The terra-cotta lamps had been molded for good luck into the shape of penises.
There was no sign that the clientele of this place was particularly fortunate, and the gods knew they were not well lighted. The cheap lamp oil gave off as much smoke as flame, so that the tavern drifted in a haze as bitter as the faces of its denizens.
"Really, Master Samlor," said the stranger, "you must look at this dagger."
The Cirdonian's name made time freeze for him, though no one else in the Vulgar Unicorn appeared to take undue notice. The flat of the weapon was toward Samlor. The slim man held the hilt between thumb and forefinger and balanced the lower edge of the blade near the tip on his other forefinger-not even a razor will cut with no more force than gravity driving it.

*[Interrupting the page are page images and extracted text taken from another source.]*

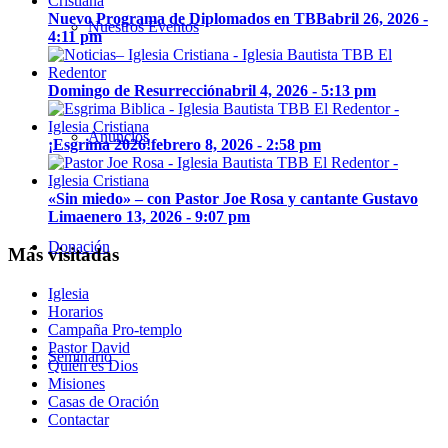
Nuevo Programa de Diplomados en TBB
abril 26, 2026 -
Nuestros Eventos
4:11 pm
Domingo de Resurrección
abril 4, 2026 - 5:13 pm
Anuncios
¡Esgrima 2026!
febrero 8, 2026 - 2:58 pm
«Sin miedo» – con Pastor Joe Rosa y cantante Gustavo
Lima
enero 13, 2026 - 9:07 pm
Donación
Más visitadas
Iglesia
Horarios
Campaña Pro-templo
Pastor David
Seminario
Quién es Dios
Misiones
Casas de Oración
Contactar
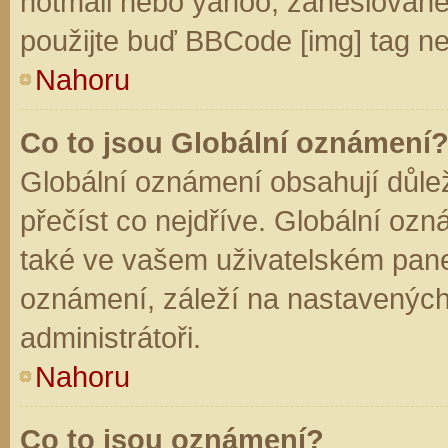
hotmail nebo yahoo, zaheslované
použijte buď BBCode [img] tag ne
Nahoru
Co to jsou Globální oznámení
Globální oznámení obsahují důleži
přečíst co nejdříve. Globální oz
také ve vašem uživatelském panelu
oznámení, záleží na nastavených
administrátoři.
Nahoru
Co to jsou oznámení?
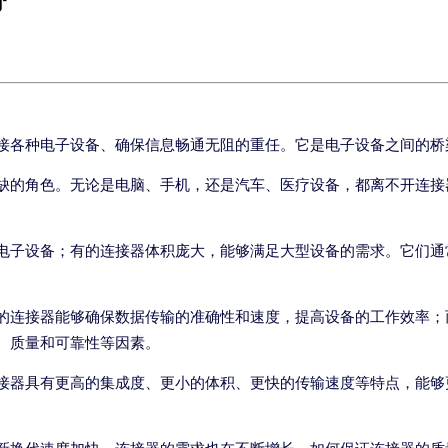
带
接各种电子设备、确保信息畅通无阻的重任。它是电子设备之间的桥
缺的角色。无论是电脑、手机，还是汽车、医疗设备，都离不开连接
电子设备；有的连接器体积庞大，能够满足大型设备的需求。它们通
的连接器能够确保数据传输的准确性和速度，提高设备的工作效率；
、质量和可靠性等因素。
接器具有更高的集成度、更小的体积、更快的传输速度等特点，能够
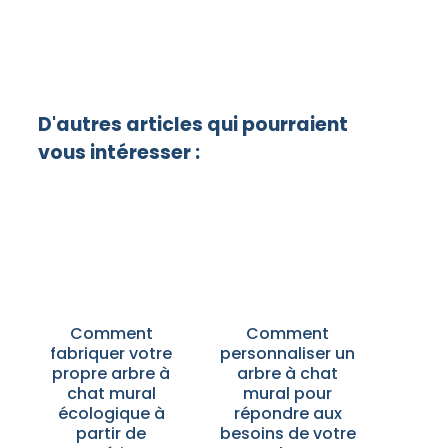
D'autres articles qui pourraient
vous intéresser :
Comment
Comment
fabriquer votre
personnaliser un
propre arbre à
arbre à chat
chat mural
mural pour
écologique à
répondre aux
partir de
besoins de votre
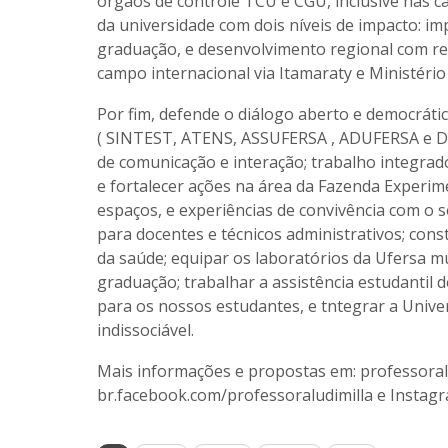
órgãos de controle TCU e CGU, inclusive nas ca
da universidade com dois níveis de impacto: i
graduação, e desenvolvimento regional com refl
campo internacional via Itamaraty e Ministério
Por fim, defende o diálogo aberto e democrátic
( SINTEST, ATENS, ASSUFERSA , ADUFERSA e DC
de comunicação e interação; trabalho integra
e fortalecer ações na área da Fazenda Experime
espaços, e experiências de convivência com o 
para docentes e técnicos administrativos; const
da saúde; equipar os laboratórios da Ufersa mu
graduação; trabalhar a assistência estudantil d
para os nossos estudantes, e tntegrar a Unive
indissociável.
Mais informações e propostas em: professoralu
br.facebook.com/professoraludimilla e Instagra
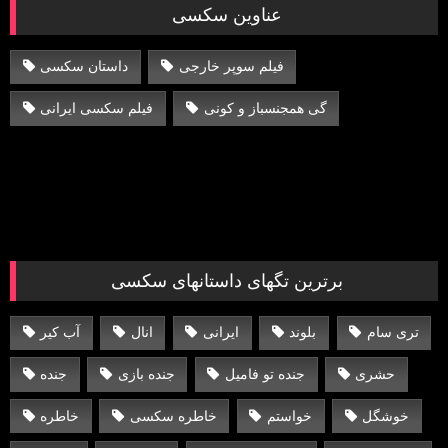
عناوین سکسی
فیلم سوپر خارجی
داستان سکسی
گی همجنسباز و کونی
فیلم سکسی ایرانی
برترین تگهای داستانهای سکسی
تری سام
بلوند
ایرانی
انال
آب کیر
حشری
جنده تو فامیل
جنده بازی
جنده
خوشگل
خواستم
خاطره سکسی
خاطره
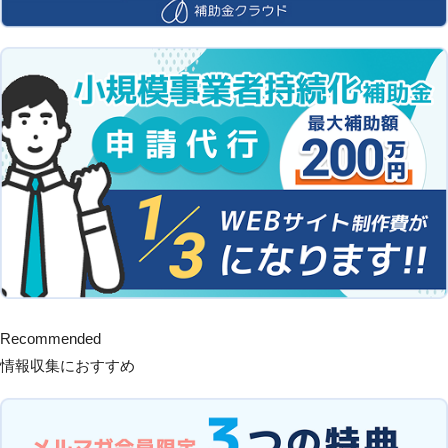
Recommended
情報収集におすすめ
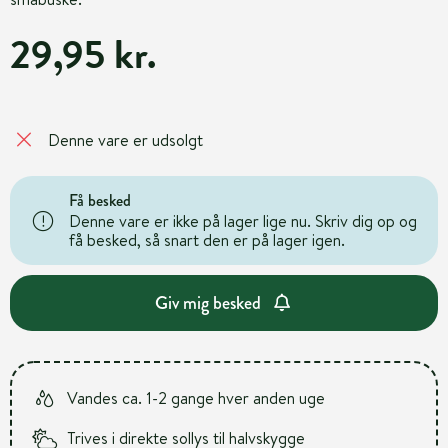
29,95 kr.
Denne vare er udsolgt
Få besked
Denne vare er ikke på lager lige nu. Skriv dig op og
få besked, så snart den er på lager igen.
Giv mig besked
Vandes ca. 1-2 gange hver anden uge
Trives i direkte sollys til halvskygge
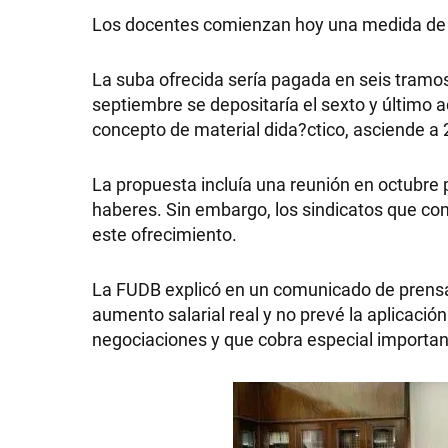
Los docentes comienzan hoy una medida de f
La suba ofrecida sería pagada en seis tramos,
septiembre se depositaría el sexto y último 
concepto de material dida?ctico, asciende a 
La propuesta incluía una reunión en octubre p
haberes. Sin embargo, los sindicatos que c
este ofrecimiento.
La FUDB explicó en un comunicado de prensa
aumento salarial real y no prevé la aplicació
negociaciones y que cobra especial importanci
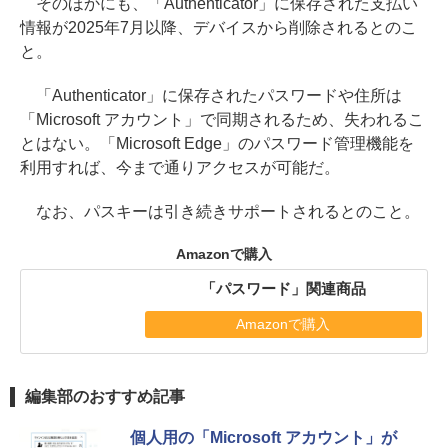
そのほかにも、「Authenticator」に保存された支払い
情報が2025年7月以降、デバイスから削除されるとのこ
と。
「Authenticator」に保存されたパスワードや住所は
「Microsoft アカウント」で同期されるため、失われるこ
とはない。「Microsoft Edge」のパスワード管理機能を
利用すれば、今まで通りアクセスが可能だ。
なお、パスキーは引き続きサポートされるとのこと。
Amazonで購入
「パスワード」関連商品
Amazonで購入
編集部のおすすめ記事
個人用の「Microsoft アカウント」が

Samlor's own belt knife was clear of its sheath, drawn by reflex without need for his conscious mind to react to the danger. But the stranger was smiling and immobile, and the dagger he held-
The dagger was very interesting at that.
Its pommel was faceted with the ruddy luster of copper. The butt itself was flat and narrow, angling wider for a finger's breadth toward the hilt and narrowing again in a smooth concave arc. The effect was that of a coffin, narrow for the corpse's head and wider for his shoulders until it tapered toward his feet again.
The hilt was unusual and perhaps not unattractive, but the true wonder of the weapon was its blade.
Steel becomes more brittle as it becomes harder. The greatest mystery of the swordsmith's art is the tempering that permits blades to strike without shattering while remaining hard enough to cleave armor or an opponent's weapon.
A way around the problem is to weld a billet of soft iron to a billet of steel hardened with the highest possible carbon content. The fused bar can then be hammered flat and folded back on itself, the process repeating until iron and steel are intermingled in thousands of layers thinner than the edge of a razor.